[Exercise directions] Which lines of the records contain "Media"? Collect every one of them.

[Data shown]

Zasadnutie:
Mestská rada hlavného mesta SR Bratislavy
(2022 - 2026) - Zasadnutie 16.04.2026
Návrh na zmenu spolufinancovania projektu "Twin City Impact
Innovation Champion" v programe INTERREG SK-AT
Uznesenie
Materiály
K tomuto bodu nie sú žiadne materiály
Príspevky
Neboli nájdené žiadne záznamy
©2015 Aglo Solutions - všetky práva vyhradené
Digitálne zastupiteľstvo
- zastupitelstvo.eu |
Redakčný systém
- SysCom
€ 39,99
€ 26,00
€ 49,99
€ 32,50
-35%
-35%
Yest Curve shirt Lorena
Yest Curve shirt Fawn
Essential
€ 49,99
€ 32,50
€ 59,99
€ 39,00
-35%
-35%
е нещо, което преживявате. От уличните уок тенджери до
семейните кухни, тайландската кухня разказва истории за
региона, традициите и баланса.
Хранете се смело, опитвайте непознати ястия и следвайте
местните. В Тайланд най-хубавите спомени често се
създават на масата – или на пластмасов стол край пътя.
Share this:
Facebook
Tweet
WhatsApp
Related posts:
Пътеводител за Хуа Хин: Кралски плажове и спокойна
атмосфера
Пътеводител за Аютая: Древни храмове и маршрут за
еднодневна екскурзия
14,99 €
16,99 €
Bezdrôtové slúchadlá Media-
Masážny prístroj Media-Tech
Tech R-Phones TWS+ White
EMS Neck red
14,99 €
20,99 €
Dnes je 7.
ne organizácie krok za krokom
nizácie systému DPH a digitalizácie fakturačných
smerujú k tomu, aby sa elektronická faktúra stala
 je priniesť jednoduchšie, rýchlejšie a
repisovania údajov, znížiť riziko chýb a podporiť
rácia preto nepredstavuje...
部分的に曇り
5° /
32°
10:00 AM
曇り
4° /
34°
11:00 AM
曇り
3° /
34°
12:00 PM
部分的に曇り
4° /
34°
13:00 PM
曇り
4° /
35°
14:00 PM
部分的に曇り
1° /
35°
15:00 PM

[Response]
Bezdrôtové slúchadlá Media-
Masážny prístroj Media-Tech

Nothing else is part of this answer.